Pada abad tersebut, Kerajaan Sendana di Mandar Sulawesi Barat bahkan sudah mengekspor Ladong dari Belitung. Kapal-kapal dari Cirebon juga sudah masuk ke Belitung melever pakaian dan perabotan rumah tangga. Sedangkan kapal-kapal dari Palembang datang untuk mendapatkan biji-biji besi.
Jumlah kunjungan ke Belitung kemudian mengalami penurunan lantaran absennya salah satu daerah yakni dari Kesultanan Banjar. Padahal pada abad ke-18 atau mungkin jauh sebelumnya pedagang dari Banjar sudah sering berlayar ke Belitung untuk berdagang.
Apa yang membuat pelayar-pelayar Banjar absen dari Belitung?
Tentu saat itu alasannya bukan karena tiket mahal ya guys!
Absennya pelayar dari Banjar ternyata karena akibat kebijakan dari pihak Kesultanan Banjar sendiri.
Pada 18 Mei 1747 Sultan Kesultanan Banjar yakni Sultan Sepuh menjalin kontrak perjanjian dengan VOC-Belanda.
Ada 12 pasal dalam perjanjian tersebut dan pasal yang 10 ternyata ikut menyeret nama Belitung.
Dalam pasal ke-10 itu rakyat Banjar tidak diizinkan berlayar ke sejumlah daerah di wilayah timur dan wilayah barat nusantara.
Daerah di wilayah barat yang disebutkan dalam pasal tersebut adalah Palembang, Malaka, Johor, dan Belitung.
"Maka hendaklah Seri Sultan dan Ratu Anom memberi titah kepada sekalian rakyatnya yang berlayar itu supaya jangan ia mendapat kerugian yang demikian itu dan jikalau tiada ia menurut titah itu adalah ia mendapat seperti kerugian yang demikian itu," bunyi kalimat di akhir pasal 10 tersebut.
Kontrak perjanjian tersebut berlangsung pada saat VOC dipimpin oleh Gubernur Jenderal Gustaaf Willem baron van Imhoff. Dalam buku Cornelis de Groot bisa kalian dapati bahwa Imhoff pada tahun 1746 sempat meminta Dewan Penasehat VOC di Batavia untuk menyoroti pulau Belitung. Sebab Imhoff mendapat kabar bahwa banyak kapal prubumi yang hilir mudik ke pulau tersebut tanpa sepengetahuan VOC.
Kemudian pada suatu ekspedisi VOC ke Belitung tahun 1759 Komisaris De Heere mengatakan bahwa di Tanjungpandan memang terdapat kapal dari sejumlah daerah. Namun jumlahnya tidak seramai kabar yang didengar oleh Gebernur Jenderal van Imhoff pada tahun 1746.(*)
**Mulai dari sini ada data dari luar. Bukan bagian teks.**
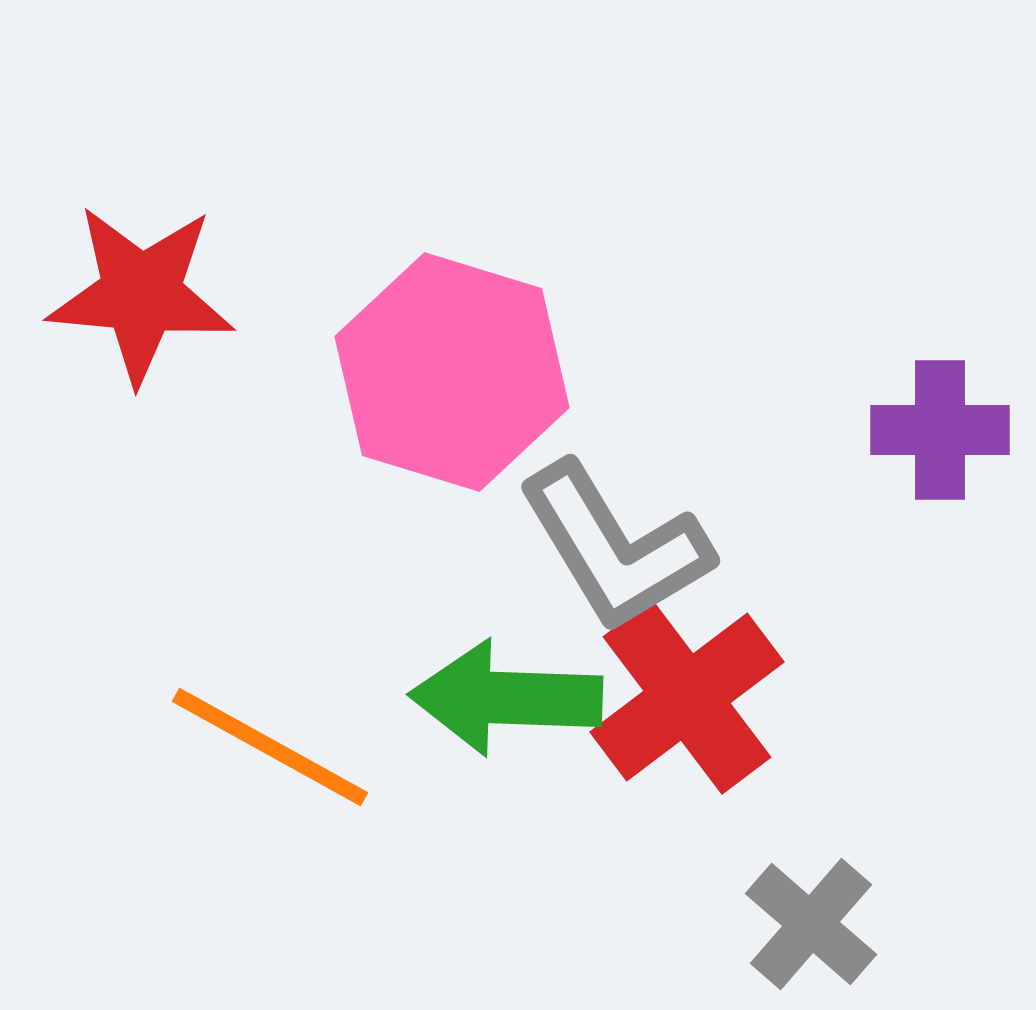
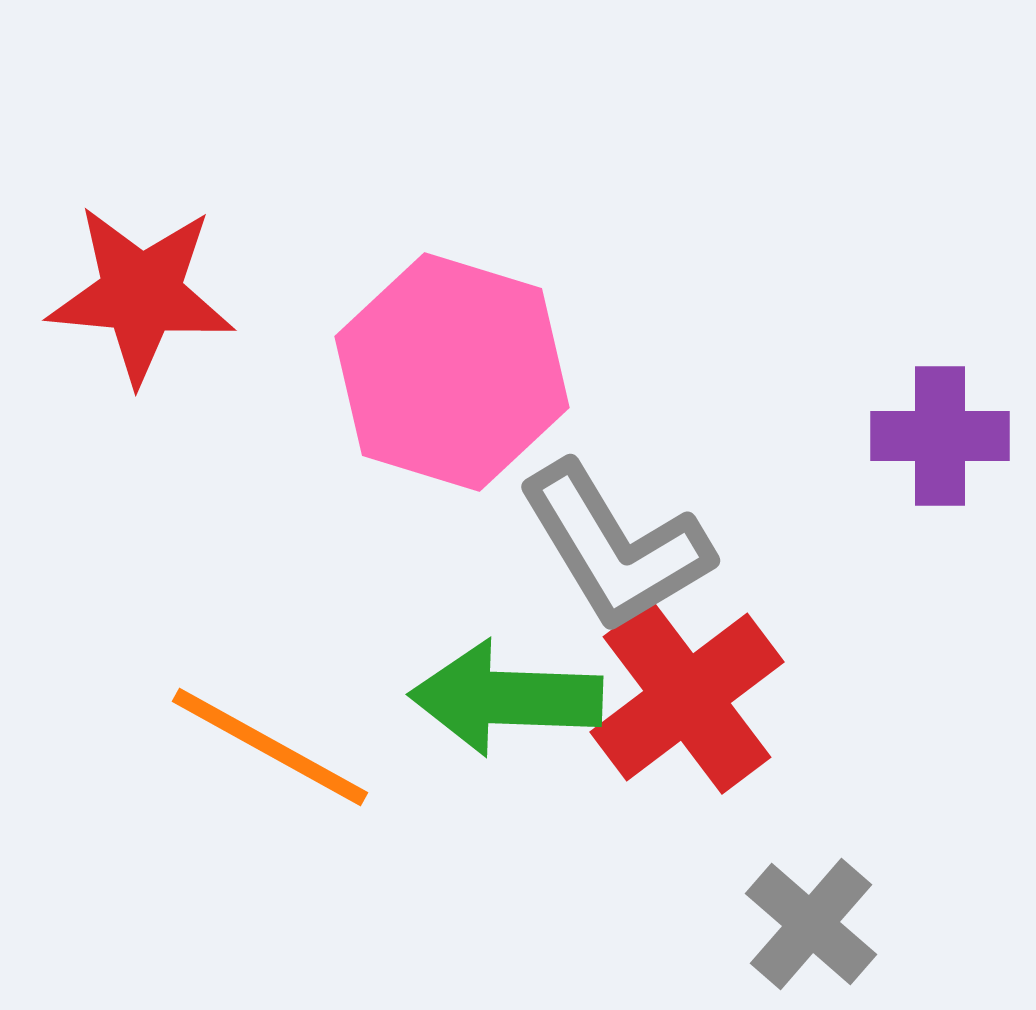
purple cross: moved 6 px down
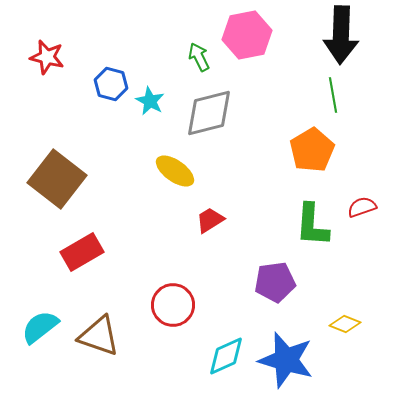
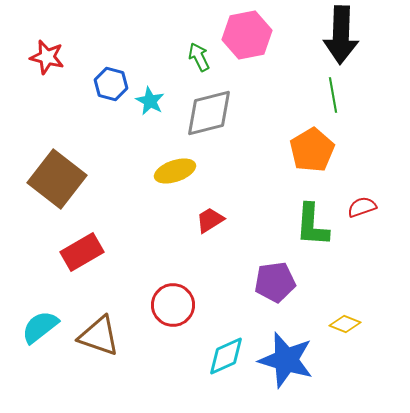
yellow ellipse: rotated 54 degrees counterclockwise
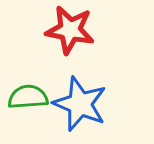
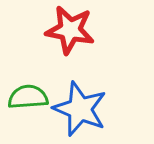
blue star: moved 5 px down
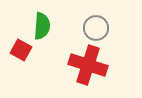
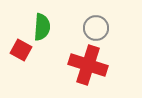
green semicircle: moved 1 px down
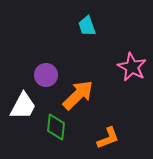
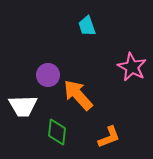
purple circle: moved 2 px right
orange arrow: rotated 88 degrees counterclockwise
white trapezoid: rotated 60 degrees clockwise
green diamond: moved 1 px right, 5 px down
orange L-shape: moved 1 px right, 1 px up
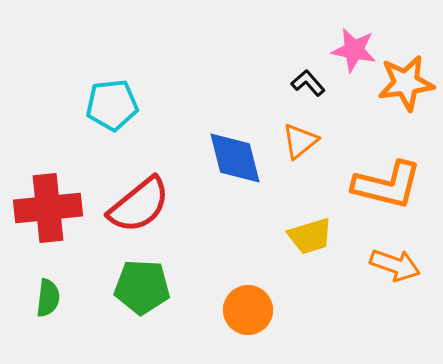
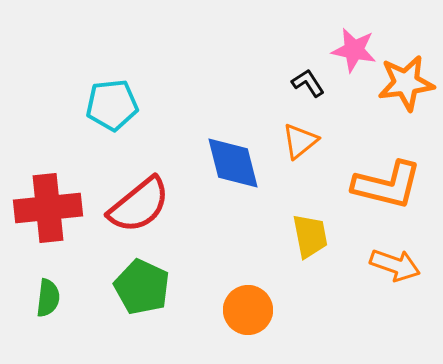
black L-shape: rotated 8 degrees clockwise
blue diamond: moved 2 px left, 5 px down
yellow trapezoid: rotated 84 degrees counterclockwise
green pentagon: rotated 22 degrees clockwise
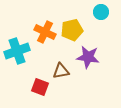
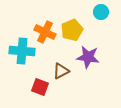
yellow pentagon: rotated 10 degrees counterclockwise
cyan cross: moved 5 px right; rotated 25 degrees clockwise
brown triangle: rotated 18 degrees counterclockwise
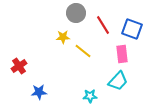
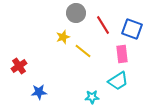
yellow star: rotated 16 degrees counterclockwise
cyan trapezoid: rotated 15 degrees clockwise
cyan star: moved 2 px right, 1 px down
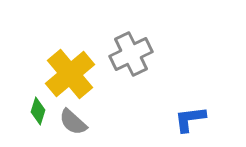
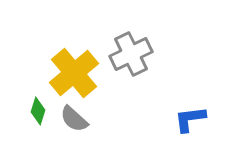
yellow cross: moved 4 px right, 1 px up
gray semicircle: moved 1 px right, 3 px up
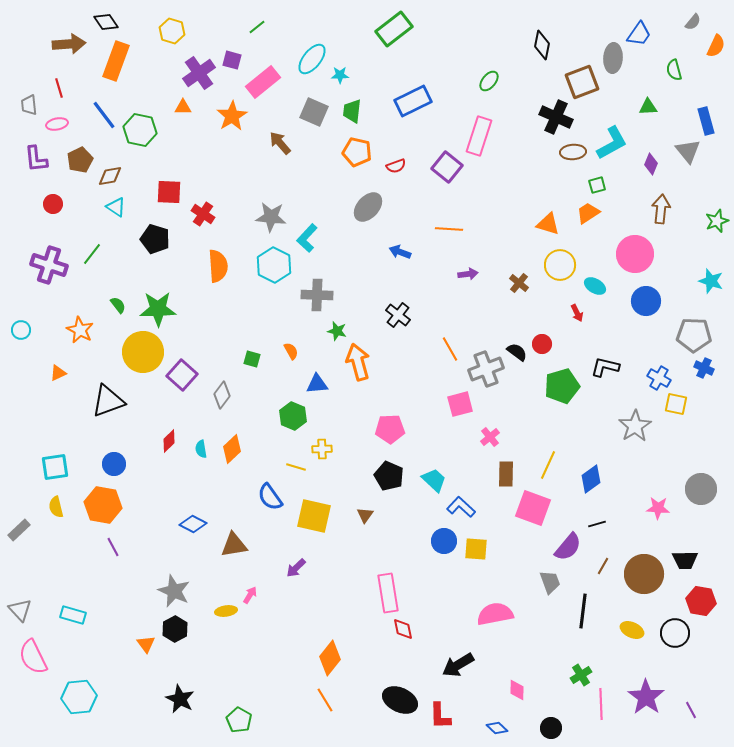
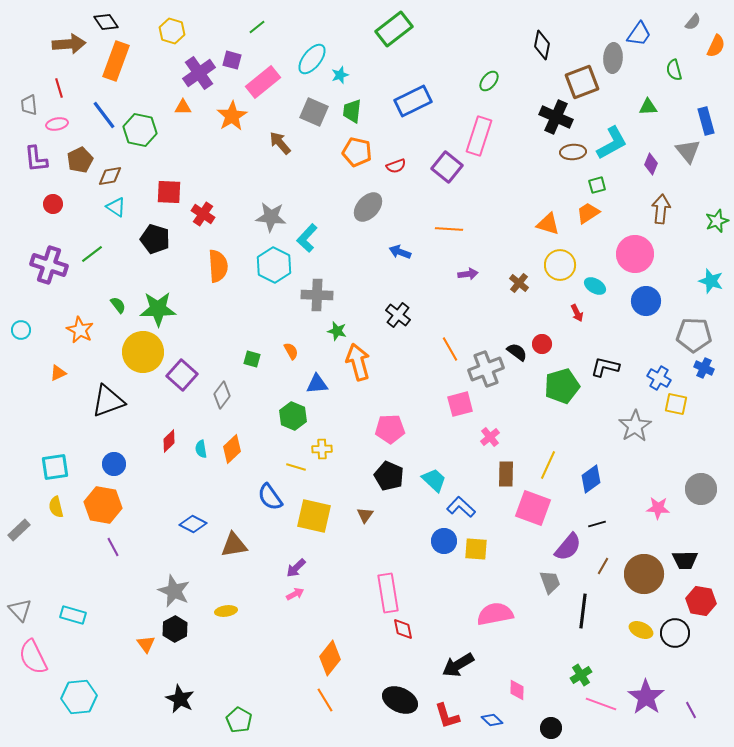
cyan star at (340, 75): rotated 18 degrees counterclockwise
green line at (92, 254): rotated 15 degrees clockwise
pink arrow at (250, 595): moved 45 px right, 1 px up; rotated 30 degrees clockwise
yellow ellipse at (632, 630): moved 9 px right
pink line at (601, 704): rotated 68 degrees counterclockwise
red L-shape at (440, 716): moved 7 px right; rotated 16 degrees counterclockwise
blue diamond at (497, 728): moved 5 px left, 8 px up
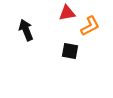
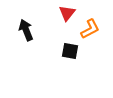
red triangle: rotated 42 degrees counterclockwise
orange L-shape: moved 3 px down
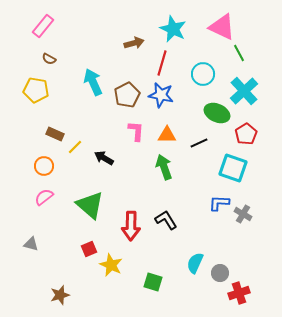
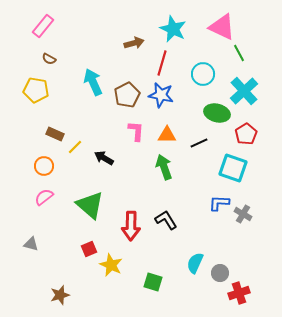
green ellipse: rotated 10 degrees counterclockwise
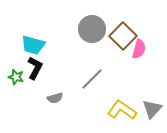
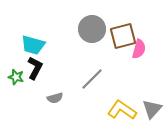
brown square: rotated 32 degrees clockwise
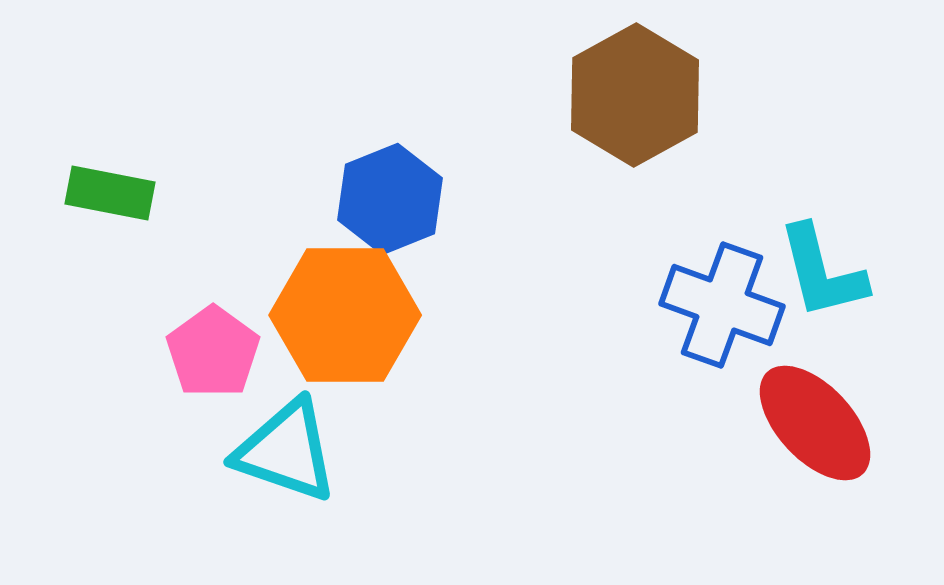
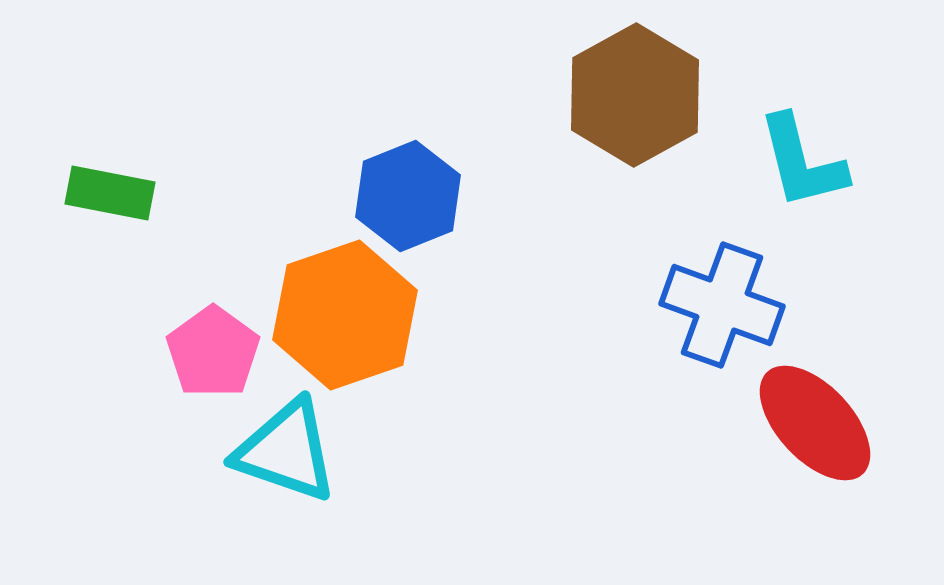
blue hexagon: moved 18 px right, 3 px up
cyan L-shape: moved 20 px left, 110 px up
orange hexagon: rotated 19 degrees counterclockwise
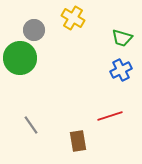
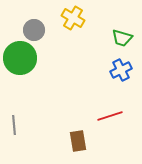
gray line: moved 17 px left; rotated 30 degrees clockwise
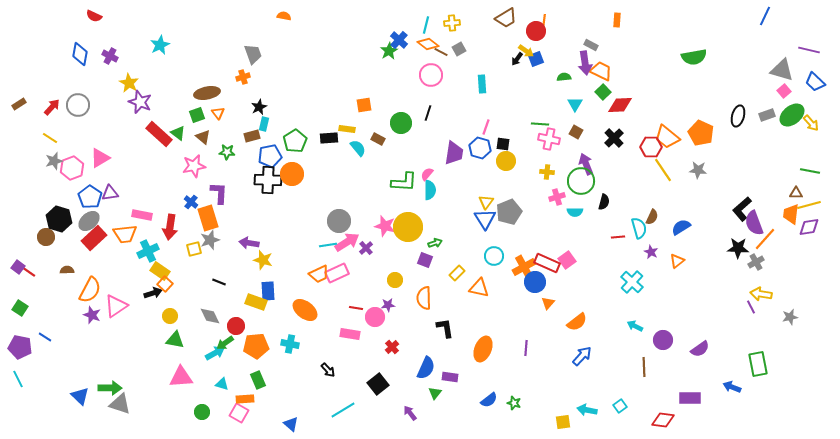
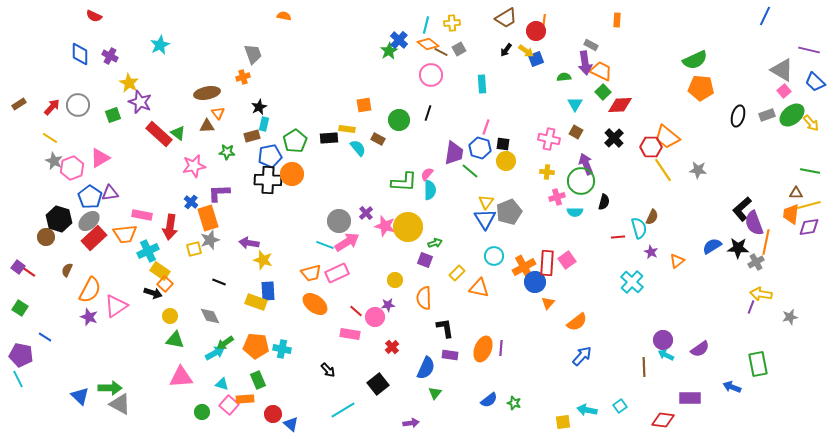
blue diamond at (80, 54): rotated 10 degrees counterclockwise
green semicircle at (694, 57): moved 1 px right, 3 px down; rotated 15 degrees counterclockwise
black arrow at (517, 59): moved 11 px left, 9 px up
gray triangle at (782, 70): rotated 15 degrees clockwise
green square at (197, 115): moved 84 px left
green circle at (401, 123): moved 2 px left, 3 px up
green line at (540, 124): moved 70 px left, 47 px down; rotated 36 degrees clockwise
orange pentagon at (701, 133): moved 45 px up; rotated 20 degrees counterclockwise
brown triangle at (203, 137): moved 4 px right, 11 px up; rotated 42 degrees counterclockwise
gray star at (54, 161): rotated 30 degrees counterclockwise
purple L-shape at (219, 193): rotated 95 degrees counterclockwise
blue semicircle at (681, 227): moved 31 px right, 19 px down
orange line at (765, 239): moved 1 px right, 3 px down; rotated 30 degrees counterclockwise
cyan line at (328, 245): moved 3 px left; rotated 30 degrees clockwise
purple cross at (366, 248): moved 35 px up
red rectangle at (547, 263): rotated 70 degrees clockwise
brown semicircle at (67, 270): rotated 64 degrees counterclockwise
orange trapezoid at (319, 274): moved 8 px left, 1 px up; rotated 10 degrees clockwise
black arrow at (153, 293): rotated 36 degrees clockwise
purple line at (751, 307): rotated 48 degrees clockwise
red line at (356, 308): moved 3 px down; rotated 32 degrees clockwise
orange ellipse at (305, 310): moved 10 px right, 6 px up
purple star at (92, 315): moved 3 px left, 2 px down
red circle at (236, 326): moved 37 px right, 88 px down
cyan arrow at (635, 326): moved 31 px right, 29 px down
cyan cross at (290, 344): moved 8 px left, 5 px down
orange pentagon at (256, 346): rotated 10 degrees clockwise
purple pentagon at (20, 347): moved 1 px right, 8 px down
purple line at (526, 348): moved 25 px left
purple rectangle at (450, 377): moved 22 px up
gray triangle at (120, 404): rotated 10 degrees clockwise
pink square at (239, 413): moved 10 px left, 8 px up; rotated 12 degrees clockwise
purple arrow at (410, 413): moved 1 px right, 10 px down; rotated 119 degrees clockwise
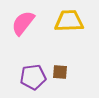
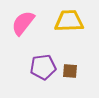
brown square: moved 10 px right, 1 px up
purple pentagon: moved 10 px right, 10 px up
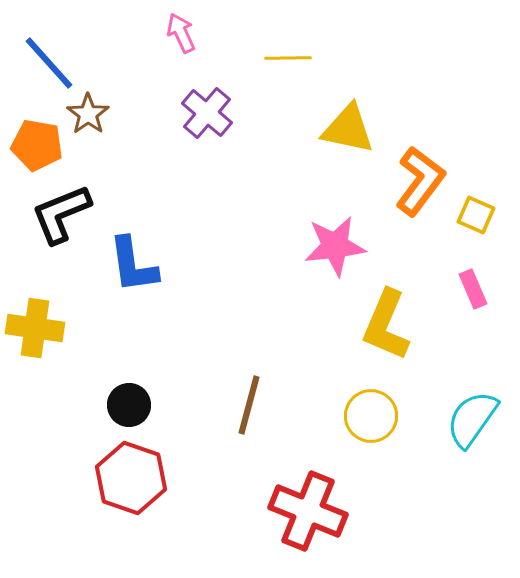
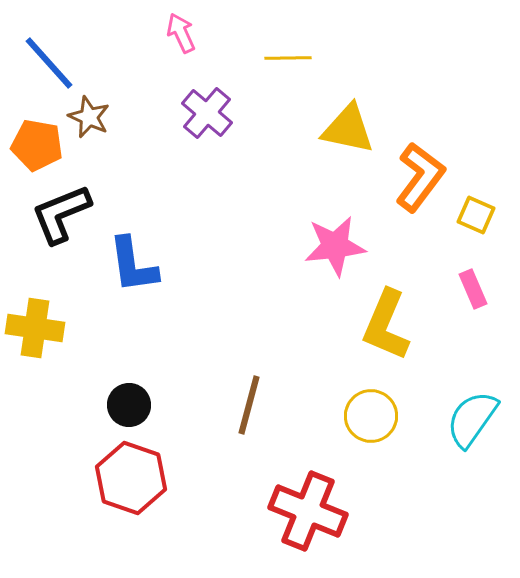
brown star: moved 1 px right, 3 px down; rotated 12 degrees counterclockwise
orange L-shape: moved 4 px up
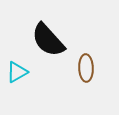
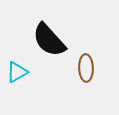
black semicircle: moved 1 px right
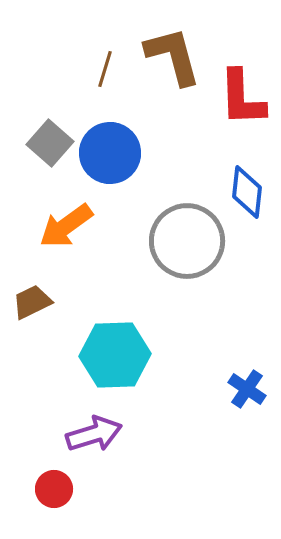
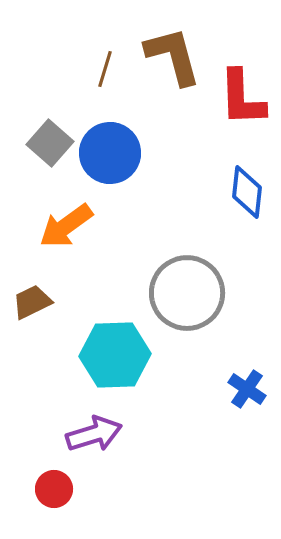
gray circle: moved 52 px down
foto ilustrasi: Sebuah kapal layar berlabuh di Belitung. repro petabelitung.com 2019/Gedenkboek Billiton Jilid 1 tahun 1927. |
Surat-surat perdjandjian antara Kesultanan Bandjarmasin dengan pemerintahan2 V.O.C.: Bataafse Republik, Inggeris dan Hindia- Belanda 1635-1860. repro petabelitung.com 2019/ sumber Universitas Indonesia Library. |
Inset dari gambar di atas yang menunjukkan isi pasal 10 dalam kontrak perjanjian antara Kesultanan Banjar dan VOC. repro petabelitung.com 2019/ sumber Universitas Indonesia Library. |
Penulis : Wahyu Kurniawan
Editor : Wahyu Kurniawan
Sumber : petabelitung.com.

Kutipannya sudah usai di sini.